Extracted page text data
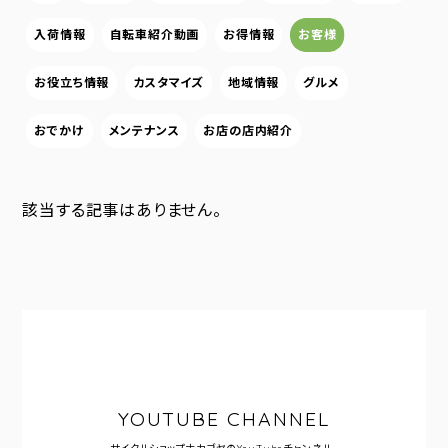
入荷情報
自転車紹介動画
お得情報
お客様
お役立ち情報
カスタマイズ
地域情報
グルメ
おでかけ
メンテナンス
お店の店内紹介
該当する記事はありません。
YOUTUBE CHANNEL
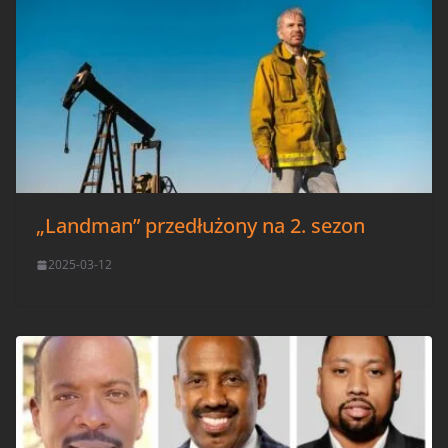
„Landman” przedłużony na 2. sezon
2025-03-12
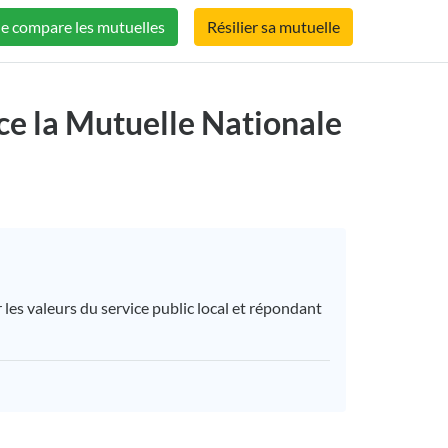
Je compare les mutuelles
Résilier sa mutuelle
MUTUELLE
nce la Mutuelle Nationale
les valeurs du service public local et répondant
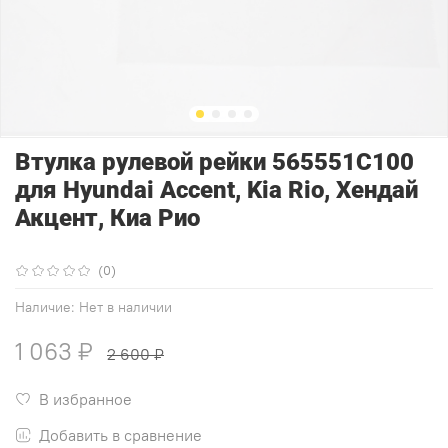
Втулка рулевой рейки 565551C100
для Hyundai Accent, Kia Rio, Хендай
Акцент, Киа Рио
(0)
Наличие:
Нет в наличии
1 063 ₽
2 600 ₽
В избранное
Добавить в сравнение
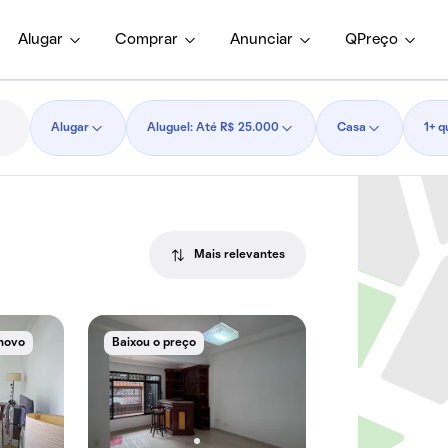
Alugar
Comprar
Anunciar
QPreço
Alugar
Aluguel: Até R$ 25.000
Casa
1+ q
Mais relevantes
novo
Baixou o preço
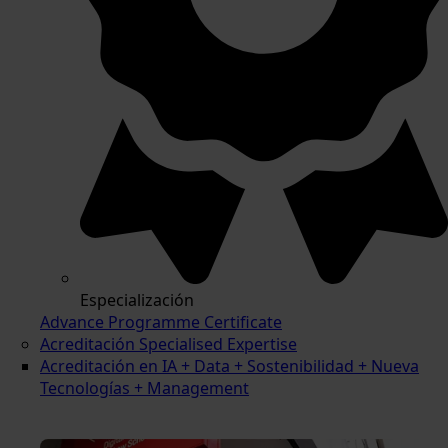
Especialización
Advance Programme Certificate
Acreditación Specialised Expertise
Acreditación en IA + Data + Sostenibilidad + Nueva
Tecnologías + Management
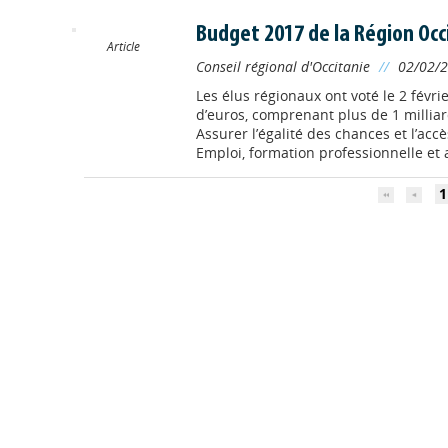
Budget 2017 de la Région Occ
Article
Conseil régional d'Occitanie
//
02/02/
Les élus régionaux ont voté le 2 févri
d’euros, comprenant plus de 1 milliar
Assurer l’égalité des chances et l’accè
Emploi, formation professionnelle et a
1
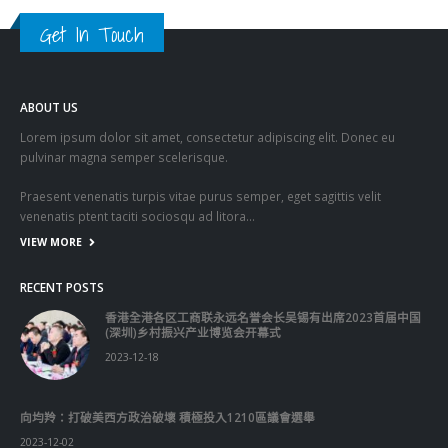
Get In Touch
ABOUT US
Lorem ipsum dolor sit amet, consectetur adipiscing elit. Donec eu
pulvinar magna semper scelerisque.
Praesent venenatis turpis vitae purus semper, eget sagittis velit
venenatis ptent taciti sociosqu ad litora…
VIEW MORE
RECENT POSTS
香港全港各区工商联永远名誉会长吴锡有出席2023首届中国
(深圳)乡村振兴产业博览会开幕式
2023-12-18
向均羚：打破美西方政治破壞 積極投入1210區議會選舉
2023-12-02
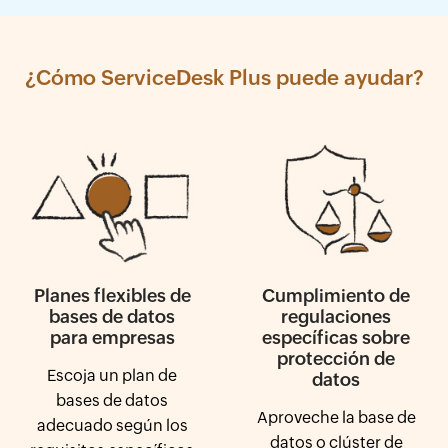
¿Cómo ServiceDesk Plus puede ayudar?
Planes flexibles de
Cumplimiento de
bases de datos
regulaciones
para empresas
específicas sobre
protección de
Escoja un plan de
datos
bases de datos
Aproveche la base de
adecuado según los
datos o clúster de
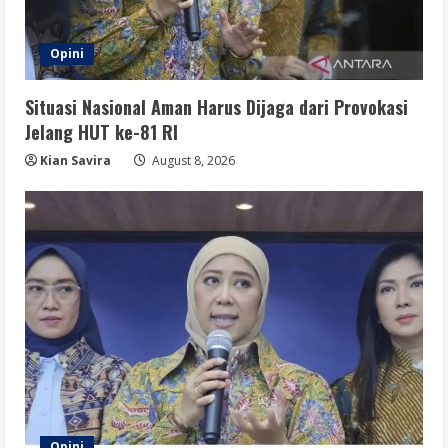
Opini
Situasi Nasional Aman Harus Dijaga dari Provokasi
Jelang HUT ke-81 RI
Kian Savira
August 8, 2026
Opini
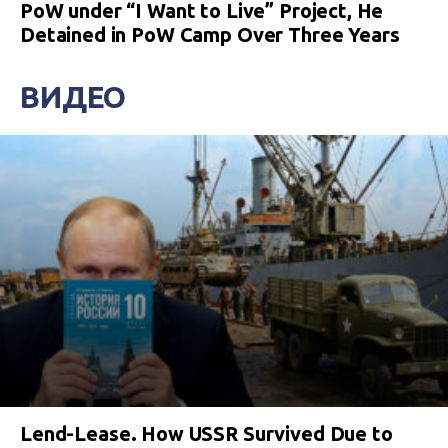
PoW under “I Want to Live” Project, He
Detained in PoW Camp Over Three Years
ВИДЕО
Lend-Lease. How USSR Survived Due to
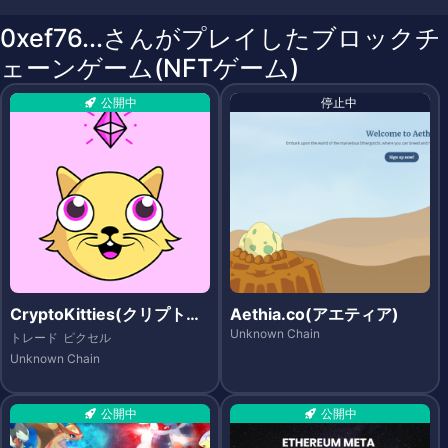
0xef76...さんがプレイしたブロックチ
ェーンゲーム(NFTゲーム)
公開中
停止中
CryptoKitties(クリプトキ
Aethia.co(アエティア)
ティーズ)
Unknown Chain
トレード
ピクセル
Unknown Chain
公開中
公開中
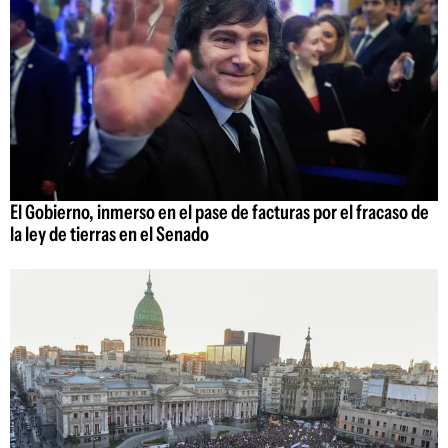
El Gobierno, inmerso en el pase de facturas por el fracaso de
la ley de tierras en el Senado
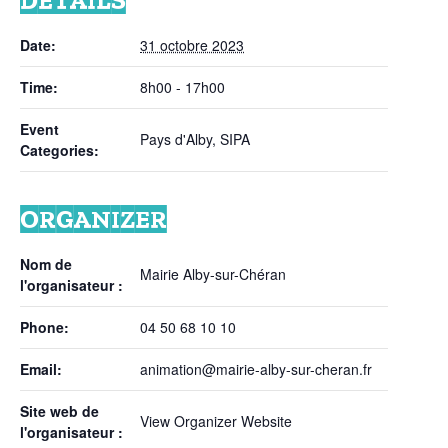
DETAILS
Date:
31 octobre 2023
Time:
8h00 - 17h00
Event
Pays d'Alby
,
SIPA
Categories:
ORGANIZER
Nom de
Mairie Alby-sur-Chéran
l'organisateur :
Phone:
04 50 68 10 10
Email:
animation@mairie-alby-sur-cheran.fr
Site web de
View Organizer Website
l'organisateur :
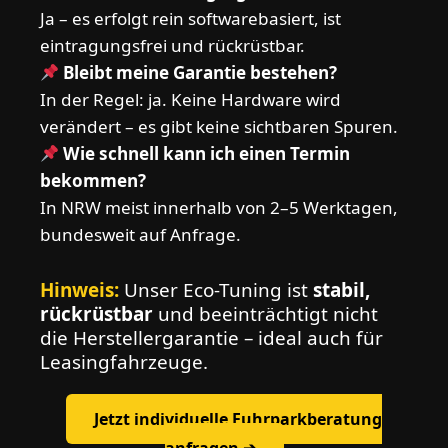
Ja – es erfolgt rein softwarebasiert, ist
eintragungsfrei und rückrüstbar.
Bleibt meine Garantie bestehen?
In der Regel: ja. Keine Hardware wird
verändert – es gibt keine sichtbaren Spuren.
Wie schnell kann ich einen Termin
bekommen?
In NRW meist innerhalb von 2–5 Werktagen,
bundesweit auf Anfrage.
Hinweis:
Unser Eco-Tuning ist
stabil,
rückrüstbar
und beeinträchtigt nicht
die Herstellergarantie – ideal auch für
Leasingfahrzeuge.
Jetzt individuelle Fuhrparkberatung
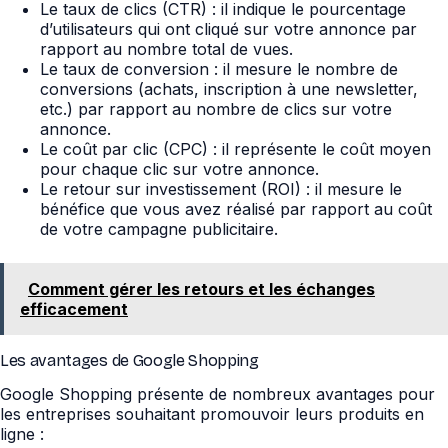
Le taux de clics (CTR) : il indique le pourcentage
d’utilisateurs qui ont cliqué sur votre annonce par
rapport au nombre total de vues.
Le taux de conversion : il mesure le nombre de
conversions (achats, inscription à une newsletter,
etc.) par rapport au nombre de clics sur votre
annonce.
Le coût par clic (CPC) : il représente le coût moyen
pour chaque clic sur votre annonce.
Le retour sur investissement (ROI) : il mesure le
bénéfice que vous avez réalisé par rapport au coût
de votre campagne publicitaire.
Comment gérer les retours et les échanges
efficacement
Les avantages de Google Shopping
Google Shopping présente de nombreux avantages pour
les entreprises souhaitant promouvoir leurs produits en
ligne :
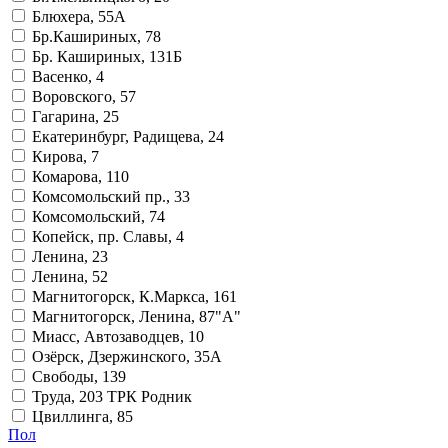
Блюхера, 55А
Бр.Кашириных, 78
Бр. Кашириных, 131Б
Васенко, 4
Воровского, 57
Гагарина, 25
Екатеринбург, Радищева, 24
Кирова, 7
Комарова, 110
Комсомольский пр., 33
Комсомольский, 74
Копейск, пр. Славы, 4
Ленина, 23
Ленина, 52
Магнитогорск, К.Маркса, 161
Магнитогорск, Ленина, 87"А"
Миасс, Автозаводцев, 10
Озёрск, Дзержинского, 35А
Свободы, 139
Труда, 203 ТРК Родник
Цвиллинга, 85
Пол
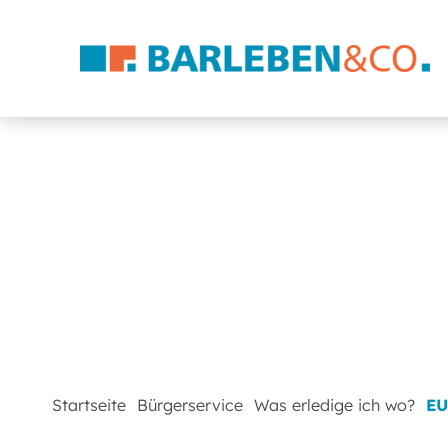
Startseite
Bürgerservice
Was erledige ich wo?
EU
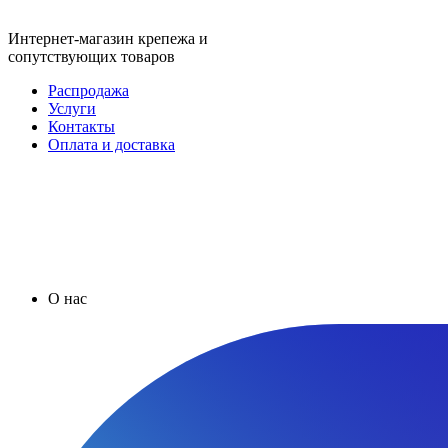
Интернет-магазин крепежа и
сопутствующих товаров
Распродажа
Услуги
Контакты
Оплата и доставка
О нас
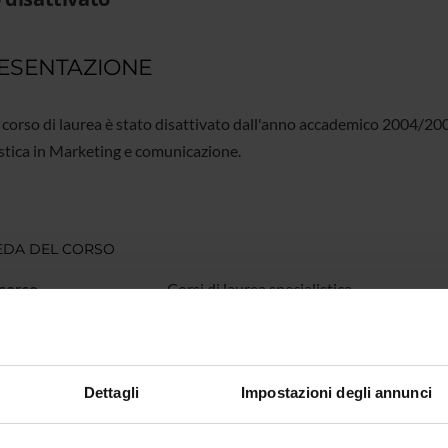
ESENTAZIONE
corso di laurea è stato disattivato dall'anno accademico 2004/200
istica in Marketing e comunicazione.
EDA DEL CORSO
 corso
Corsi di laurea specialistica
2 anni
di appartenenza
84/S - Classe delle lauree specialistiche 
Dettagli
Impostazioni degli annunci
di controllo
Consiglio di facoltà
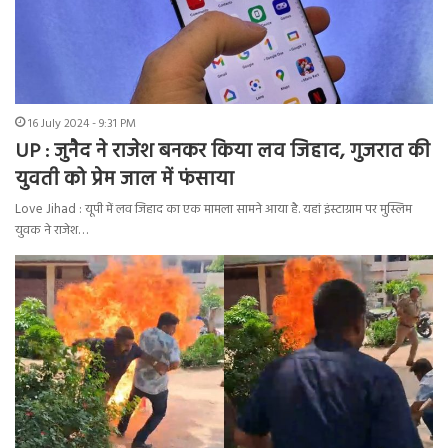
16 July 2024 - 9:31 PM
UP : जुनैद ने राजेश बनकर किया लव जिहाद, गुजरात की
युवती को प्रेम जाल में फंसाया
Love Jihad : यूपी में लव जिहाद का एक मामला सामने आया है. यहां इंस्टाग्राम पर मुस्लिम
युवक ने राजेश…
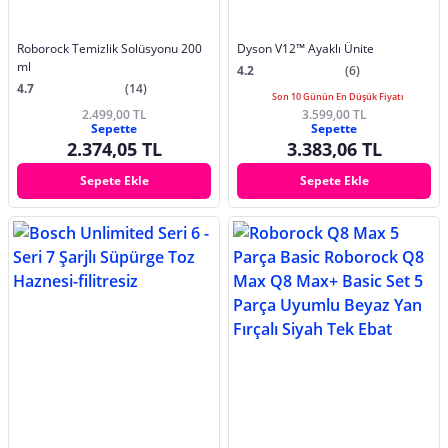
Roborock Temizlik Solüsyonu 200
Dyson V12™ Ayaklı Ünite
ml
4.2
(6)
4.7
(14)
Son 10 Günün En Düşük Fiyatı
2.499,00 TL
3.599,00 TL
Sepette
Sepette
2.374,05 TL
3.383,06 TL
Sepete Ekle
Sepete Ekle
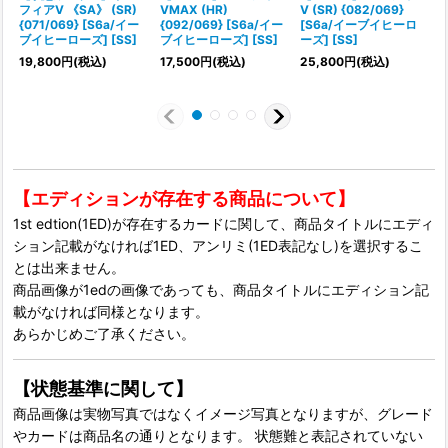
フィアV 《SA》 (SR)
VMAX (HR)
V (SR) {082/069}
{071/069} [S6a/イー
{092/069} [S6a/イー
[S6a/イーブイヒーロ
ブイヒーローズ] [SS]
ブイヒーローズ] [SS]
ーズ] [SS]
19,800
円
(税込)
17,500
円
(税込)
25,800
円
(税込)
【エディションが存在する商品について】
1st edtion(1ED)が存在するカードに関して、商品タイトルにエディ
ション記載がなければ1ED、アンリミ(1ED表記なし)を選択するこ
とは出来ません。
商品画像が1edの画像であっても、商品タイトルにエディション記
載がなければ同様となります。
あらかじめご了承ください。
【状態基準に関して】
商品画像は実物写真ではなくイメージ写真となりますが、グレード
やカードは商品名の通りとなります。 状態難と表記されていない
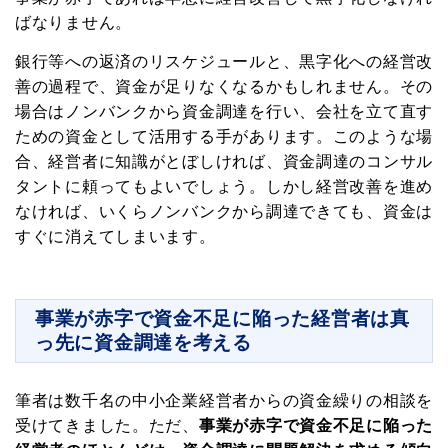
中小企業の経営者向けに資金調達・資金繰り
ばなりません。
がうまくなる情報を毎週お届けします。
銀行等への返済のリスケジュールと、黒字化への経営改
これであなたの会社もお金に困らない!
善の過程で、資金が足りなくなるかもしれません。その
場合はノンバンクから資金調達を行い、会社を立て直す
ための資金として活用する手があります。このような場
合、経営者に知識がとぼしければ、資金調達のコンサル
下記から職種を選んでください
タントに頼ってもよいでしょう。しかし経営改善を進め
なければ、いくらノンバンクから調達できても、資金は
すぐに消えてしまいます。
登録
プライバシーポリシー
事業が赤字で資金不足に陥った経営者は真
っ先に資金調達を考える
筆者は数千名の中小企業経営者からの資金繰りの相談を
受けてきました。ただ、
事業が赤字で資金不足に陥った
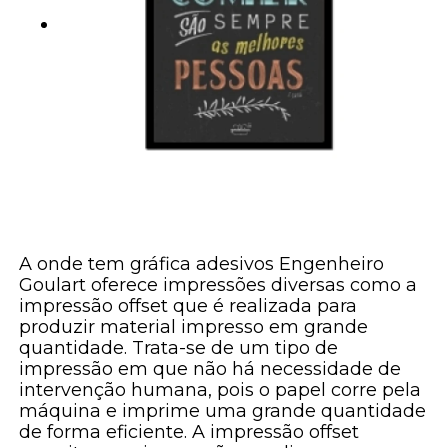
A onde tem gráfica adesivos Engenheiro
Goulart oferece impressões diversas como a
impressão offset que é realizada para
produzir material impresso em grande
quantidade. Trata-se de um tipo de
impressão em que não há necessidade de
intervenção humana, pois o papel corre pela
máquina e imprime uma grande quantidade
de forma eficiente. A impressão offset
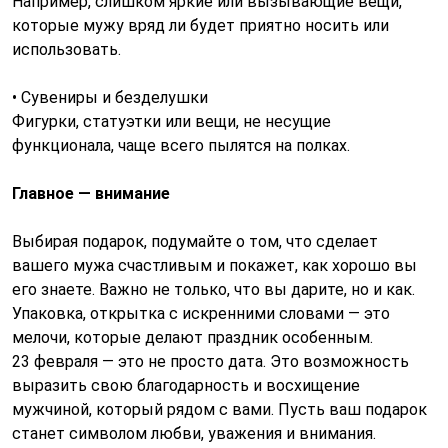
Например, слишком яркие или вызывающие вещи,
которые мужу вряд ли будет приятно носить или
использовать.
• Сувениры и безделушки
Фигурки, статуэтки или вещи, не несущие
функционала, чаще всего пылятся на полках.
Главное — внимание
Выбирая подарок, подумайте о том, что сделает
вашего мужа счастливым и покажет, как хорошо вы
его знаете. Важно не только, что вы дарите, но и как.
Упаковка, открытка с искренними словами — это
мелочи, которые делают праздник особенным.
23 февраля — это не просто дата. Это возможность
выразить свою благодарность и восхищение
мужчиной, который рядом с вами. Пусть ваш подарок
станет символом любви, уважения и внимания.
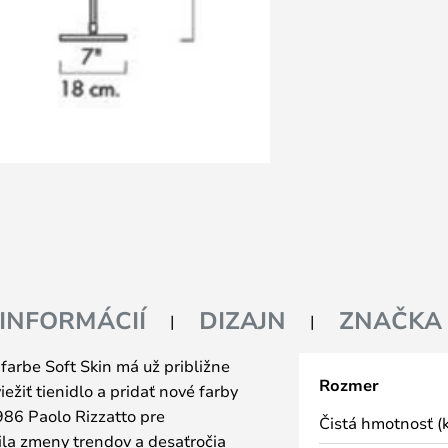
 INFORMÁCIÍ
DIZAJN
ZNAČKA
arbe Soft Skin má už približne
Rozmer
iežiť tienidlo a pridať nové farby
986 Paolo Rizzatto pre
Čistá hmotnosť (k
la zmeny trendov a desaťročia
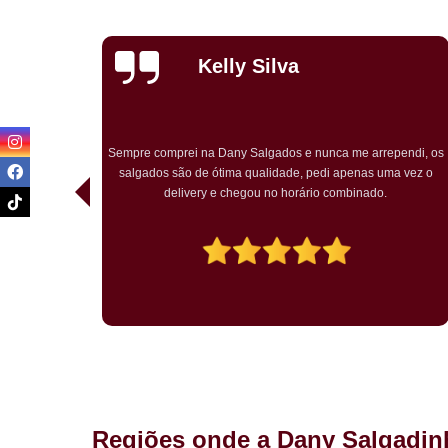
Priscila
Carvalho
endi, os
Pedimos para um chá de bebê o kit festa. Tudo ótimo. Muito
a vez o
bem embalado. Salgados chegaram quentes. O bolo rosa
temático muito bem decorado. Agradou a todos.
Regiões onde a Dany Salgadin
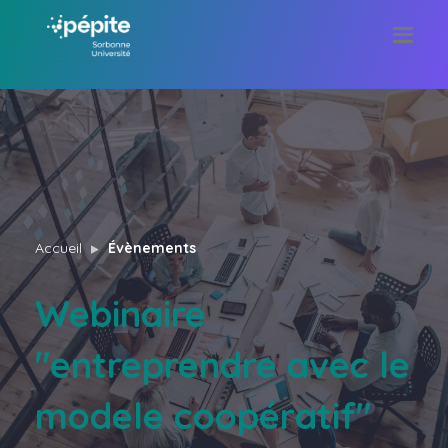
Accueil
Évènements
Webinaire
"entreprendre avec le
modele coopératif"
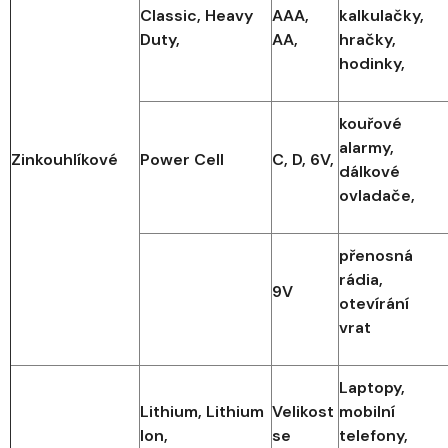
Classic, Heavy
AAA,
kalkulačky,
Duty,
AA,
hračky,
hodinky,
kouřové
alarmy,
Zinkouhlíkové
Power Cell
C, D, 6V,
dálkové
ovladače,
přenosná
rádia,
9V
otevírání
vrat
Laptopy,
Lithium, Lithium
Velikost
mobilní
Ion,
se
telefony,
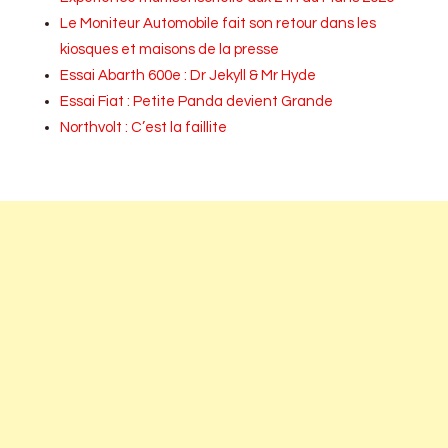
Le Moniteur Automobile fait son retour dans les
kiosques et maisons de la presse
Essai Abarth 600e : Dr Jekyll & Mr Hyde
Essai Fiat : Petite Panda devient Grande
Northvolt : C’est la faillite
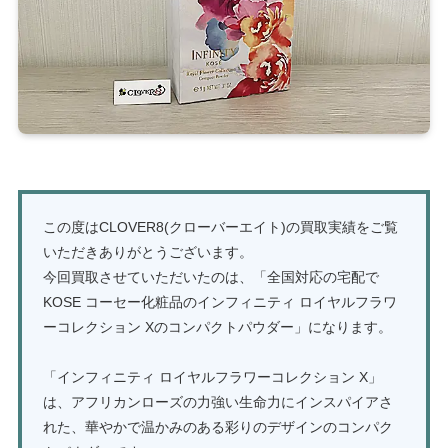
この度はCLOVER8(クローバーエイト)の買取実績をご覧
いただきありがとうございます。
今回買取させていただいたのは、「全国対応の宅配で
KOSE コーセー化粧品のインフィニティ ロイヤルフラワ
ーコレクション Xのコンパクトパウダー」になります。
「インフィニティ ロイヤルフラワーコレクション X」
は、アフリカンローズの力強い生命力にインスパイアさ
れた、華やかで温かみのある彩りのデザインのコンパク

◆ Exercise directions ◆
Find the lines above that contain the word "clics" and collect them.

◆ Finished task ◆
Le taux de clics (CTR) : il indique le pourcentage
etc.) par rapport au nombre de clics sur votre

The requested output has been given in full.